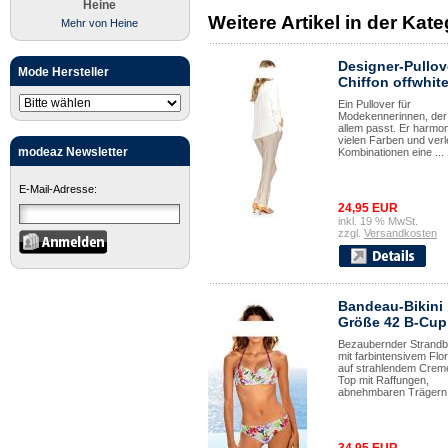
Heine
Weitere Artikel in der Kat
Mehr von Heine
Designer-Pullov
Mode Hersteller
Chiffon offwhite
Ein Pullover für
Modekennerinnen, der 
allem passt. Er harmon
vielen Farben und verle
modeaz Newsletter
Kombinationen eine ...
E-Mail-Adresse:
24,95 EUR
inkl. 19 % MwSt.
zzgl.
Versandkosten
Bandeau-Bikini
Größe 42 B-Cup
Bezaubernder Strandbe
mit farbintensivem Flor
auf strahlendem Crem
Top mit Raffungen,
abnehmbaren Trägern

━━━━━━

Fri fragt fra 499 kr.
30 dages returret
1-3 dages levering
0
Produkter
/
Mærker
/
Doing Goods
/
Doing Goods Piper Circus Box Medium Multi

━━━━━━

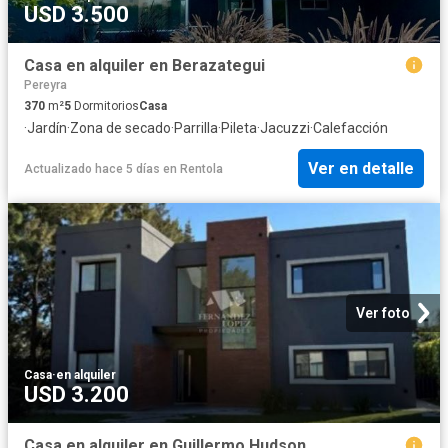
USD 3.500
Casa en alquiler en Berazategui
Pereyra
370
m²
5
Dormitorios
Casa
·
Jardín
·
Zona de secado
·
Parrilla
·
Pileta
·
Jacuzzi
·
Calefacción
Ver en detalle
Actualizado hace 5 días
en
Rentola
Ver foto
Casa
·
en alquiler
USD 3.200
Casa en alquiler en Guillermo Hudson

━━━━━━

Only those lines of the entries above that run from the line containing "vielen Farben und verle" to the line containing "abnehmbaren Trägern", both included, should be transcribed exactly.

vielen Farben und verle
modeaz Newsletter
Kombinationen eine ...
E-Mail-Adresse:
24,95 EUR
inkl. 19 % MwSt.
zzgl.
Versandkosten
Bandeau-Bikini
Größe 42 B-Cup
Bezaubernder Strandbe
mit farbintensivem Flor
auf strahlendem Crem
Top mit Raffungen,
abnehmbaren Trägern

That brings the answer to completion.